Extracted entries below:

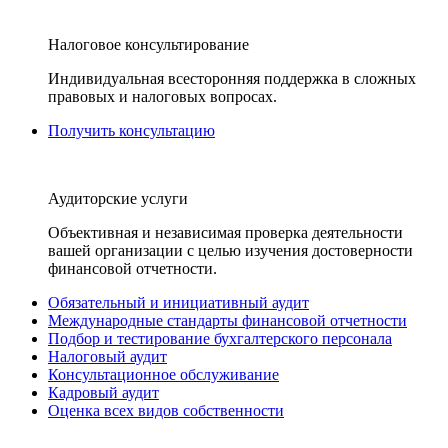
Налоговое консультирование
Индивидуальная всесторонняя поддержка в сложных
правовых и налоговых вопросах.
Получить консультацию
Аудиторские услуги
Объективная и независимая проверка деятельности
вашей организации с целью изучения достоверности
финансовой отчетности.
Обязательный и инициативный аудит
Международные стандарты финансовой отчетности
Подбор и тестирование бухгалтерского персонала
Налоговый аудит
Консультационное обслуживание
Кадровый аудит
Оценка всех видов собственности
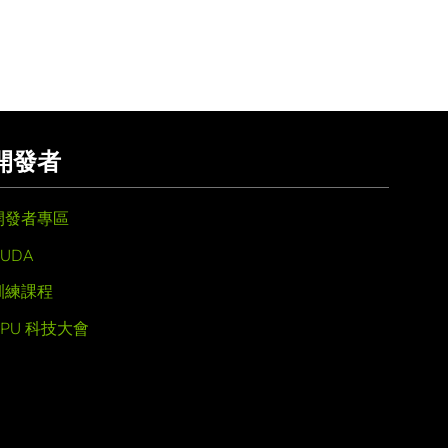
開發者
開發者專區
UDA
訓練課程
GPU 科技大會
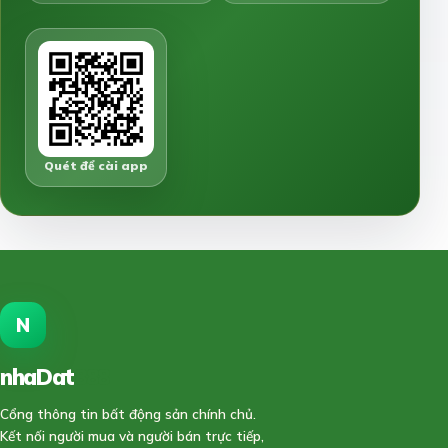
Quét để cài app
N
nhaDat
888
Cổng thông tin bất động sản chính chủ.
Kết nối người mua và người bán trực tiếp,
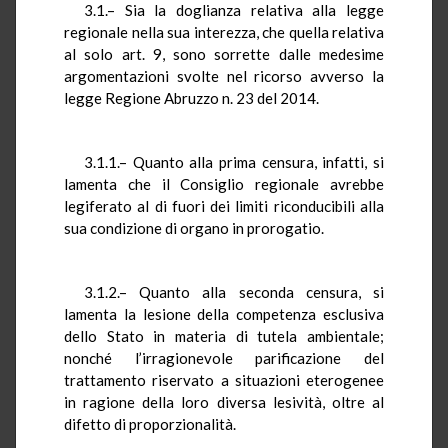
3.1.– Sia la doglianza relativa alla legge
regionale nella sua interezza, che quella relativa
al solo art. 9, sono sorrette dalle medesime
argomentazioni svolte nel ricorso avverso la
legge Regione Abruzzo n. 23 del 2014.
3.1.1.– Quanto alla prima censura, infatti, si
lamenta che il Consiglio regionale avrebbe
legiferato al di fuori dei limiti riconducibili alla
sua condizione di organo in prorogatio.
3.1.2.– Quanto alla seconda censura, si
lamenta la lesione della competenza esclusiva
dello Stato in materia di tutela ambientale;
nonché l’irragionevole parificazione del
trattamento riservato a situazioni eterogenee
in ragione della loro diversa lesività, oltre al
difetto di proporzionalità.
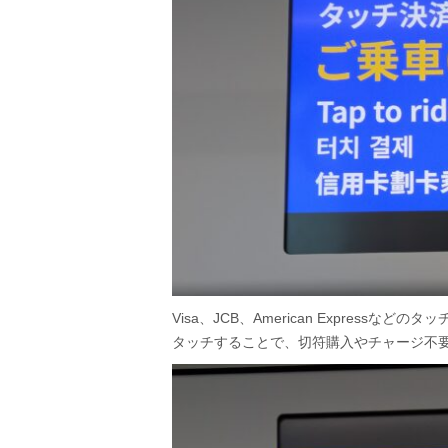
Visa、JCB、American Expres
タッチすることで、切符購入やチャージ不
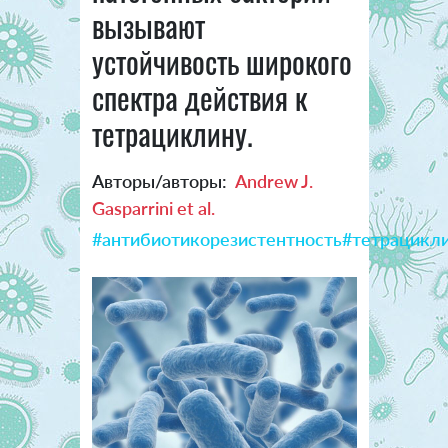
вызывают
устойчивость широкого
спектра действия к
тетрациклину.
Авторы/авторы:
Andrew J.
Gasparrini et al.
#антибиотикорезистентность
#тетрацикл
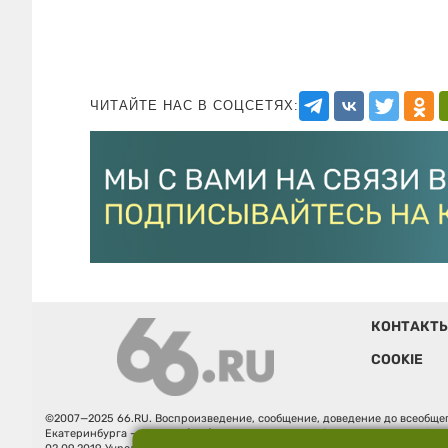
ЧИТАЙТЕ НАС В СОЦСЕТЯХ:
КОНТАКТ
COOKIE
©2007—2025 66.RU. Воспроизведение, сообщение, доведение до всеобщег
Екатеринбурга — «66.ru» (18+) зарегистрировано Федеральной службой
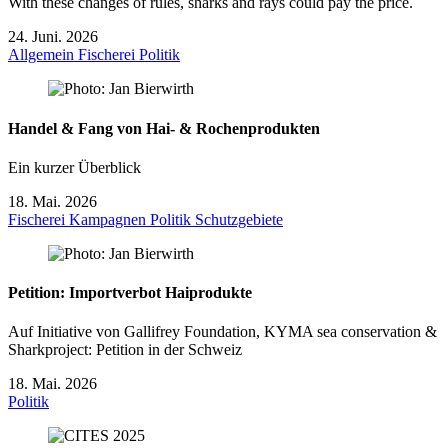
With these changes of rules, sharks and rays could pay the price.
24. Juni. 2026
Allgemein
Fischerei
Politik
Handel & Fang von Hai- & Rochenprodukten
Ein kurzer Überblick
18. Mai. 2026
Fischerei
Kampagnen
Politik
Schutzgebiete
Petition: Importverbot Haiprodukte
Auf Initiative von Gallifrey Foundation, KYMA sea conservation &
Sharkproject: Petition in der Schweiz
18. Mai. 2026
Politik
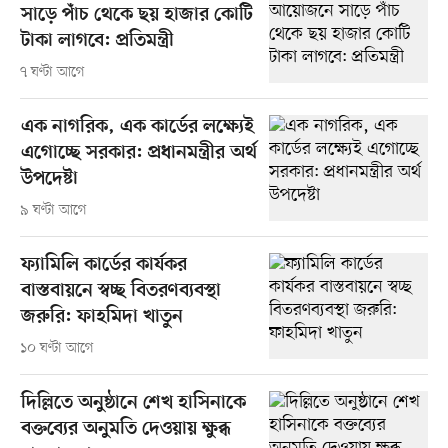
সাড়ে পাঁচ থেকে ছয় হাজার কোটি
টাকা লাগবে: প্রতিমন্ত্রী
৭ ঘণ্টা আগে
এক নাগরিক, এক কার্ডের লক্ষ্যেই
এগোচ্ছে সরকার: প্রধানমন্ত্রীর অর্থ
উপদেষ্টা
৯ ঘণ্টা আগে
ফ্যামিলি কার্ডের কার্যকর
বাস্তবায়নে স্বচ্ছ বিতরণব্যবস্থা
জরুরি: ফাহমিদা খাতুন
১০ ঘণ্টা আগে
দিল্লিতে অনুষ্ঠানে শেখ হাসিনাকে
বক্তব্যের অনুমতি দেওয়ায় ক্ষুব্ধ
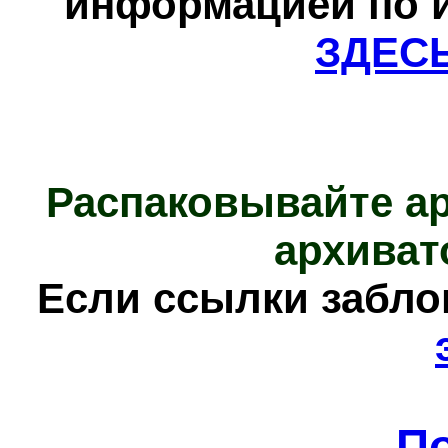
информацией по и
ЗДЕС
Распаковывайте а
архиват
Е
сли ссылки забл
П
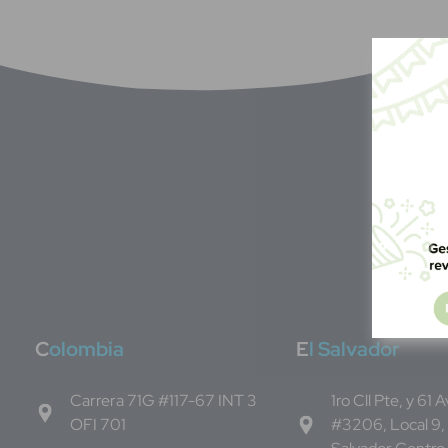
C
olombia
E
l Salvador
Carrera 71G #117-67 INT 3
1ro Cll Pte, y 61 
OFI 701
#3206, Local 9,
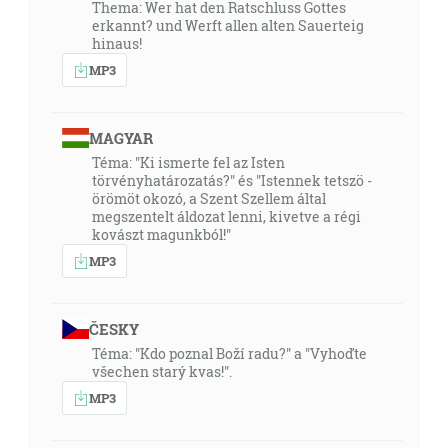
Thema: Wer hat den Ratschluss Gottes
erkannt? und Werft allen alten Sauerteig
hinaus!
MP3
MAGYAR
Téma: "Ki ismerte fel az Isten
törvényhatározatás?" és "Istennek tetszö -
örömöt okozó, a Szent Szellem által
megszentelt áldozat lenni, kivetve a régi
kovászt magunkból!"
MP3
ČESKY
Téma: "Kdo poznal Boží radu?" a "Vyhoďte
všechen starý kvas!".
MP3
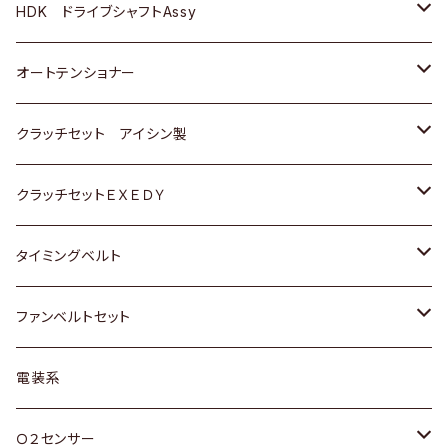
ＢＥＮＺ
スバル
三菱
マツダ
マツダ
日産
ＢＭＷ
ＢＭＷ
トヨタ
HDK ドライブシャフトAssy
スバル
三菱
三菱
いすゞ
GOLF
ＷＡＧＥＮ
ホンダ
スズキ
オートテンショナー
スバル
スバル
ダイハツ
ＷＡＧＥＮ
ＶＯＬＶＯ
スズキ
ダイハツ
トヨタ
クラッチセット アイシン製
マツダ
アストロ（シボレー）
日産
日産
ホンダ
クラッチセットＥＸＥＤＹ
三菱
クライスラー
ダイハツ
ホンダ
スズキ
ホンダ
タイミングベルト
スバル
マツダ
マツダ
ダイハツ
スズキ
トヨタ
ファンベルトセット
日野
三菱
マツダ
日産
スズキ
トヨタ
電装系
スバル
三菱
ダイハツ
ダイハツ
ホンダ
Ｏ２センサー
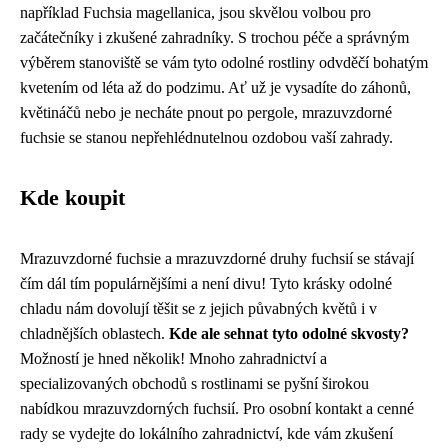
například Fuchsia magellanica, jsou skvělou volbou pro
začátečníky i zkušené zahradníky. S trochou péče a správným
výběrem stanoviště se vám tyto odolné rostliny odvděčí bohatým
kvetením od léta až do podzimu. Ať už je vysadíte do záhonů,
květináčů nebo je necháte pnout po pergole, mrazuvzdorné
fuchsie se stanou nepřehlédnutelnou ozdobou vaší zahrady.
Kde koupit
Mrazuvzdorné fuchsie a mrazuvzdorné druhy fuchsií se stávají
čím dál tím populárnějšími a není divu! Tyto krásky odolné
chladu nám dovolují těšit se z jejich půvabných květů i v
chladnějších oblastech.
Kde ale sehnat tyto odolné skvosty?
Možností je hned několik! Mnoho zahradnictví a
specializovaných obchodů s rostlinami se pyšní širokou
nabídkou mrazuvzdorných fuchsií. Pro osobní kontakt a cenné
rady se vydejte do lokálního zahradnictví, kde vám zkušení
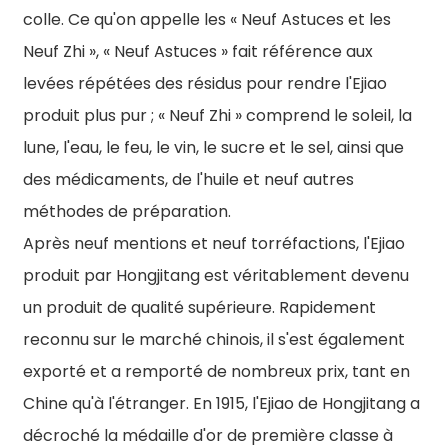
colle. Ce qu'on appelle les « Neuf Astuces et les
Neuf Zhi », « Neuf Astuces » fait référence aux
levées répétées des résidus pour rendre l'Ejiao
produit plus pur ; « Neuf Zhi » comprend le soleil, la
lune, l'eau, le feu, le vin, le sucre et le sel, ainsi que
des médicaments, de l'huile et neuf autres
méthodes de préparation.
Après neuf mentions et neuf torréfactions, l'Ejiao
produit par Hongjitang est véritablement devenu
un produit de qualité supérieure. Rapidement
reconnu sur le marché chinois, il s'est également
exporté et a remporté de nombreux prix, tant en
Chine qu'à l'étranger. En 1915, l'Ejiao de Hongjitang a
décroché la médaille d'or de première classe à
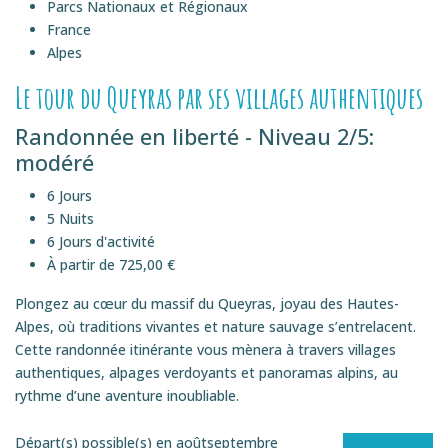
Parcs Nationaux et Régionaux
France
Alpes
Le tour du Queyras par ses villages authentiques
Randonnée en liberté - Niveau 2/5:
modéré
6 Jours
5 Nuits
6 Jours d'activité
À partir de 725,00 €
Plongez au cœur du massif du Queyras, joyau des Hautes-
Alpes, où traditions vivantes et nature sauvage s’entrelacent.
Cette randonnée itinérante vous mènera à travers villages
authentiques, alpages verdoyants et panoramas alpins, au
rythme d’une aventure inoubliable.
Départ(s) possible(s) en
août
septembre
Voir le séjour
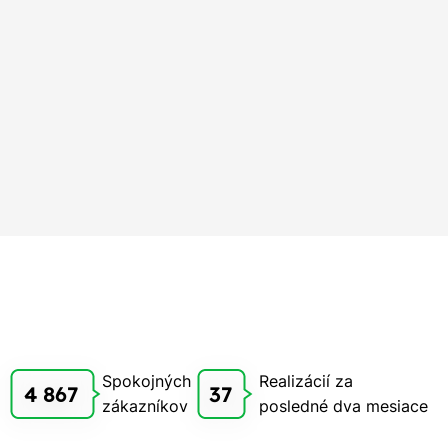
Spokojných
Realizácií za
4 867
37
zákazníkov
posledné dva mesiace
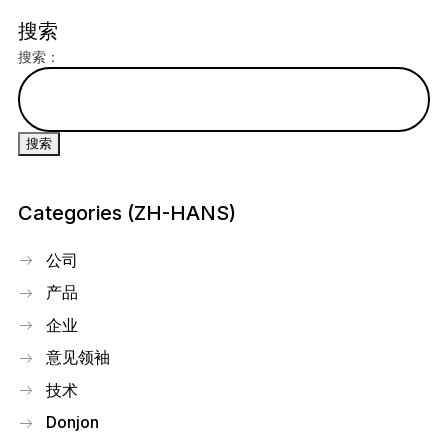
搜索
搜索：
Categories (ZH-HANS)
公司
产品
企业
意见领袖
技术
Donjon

End of Extracted entries.

# Task directions
Read through the records above and copy the lines that contain "Quanto".

# The completed task
3.1.1.– Quanto alla prima censura, infatti, si
3.1.2.– Quanto alla seconda censura, si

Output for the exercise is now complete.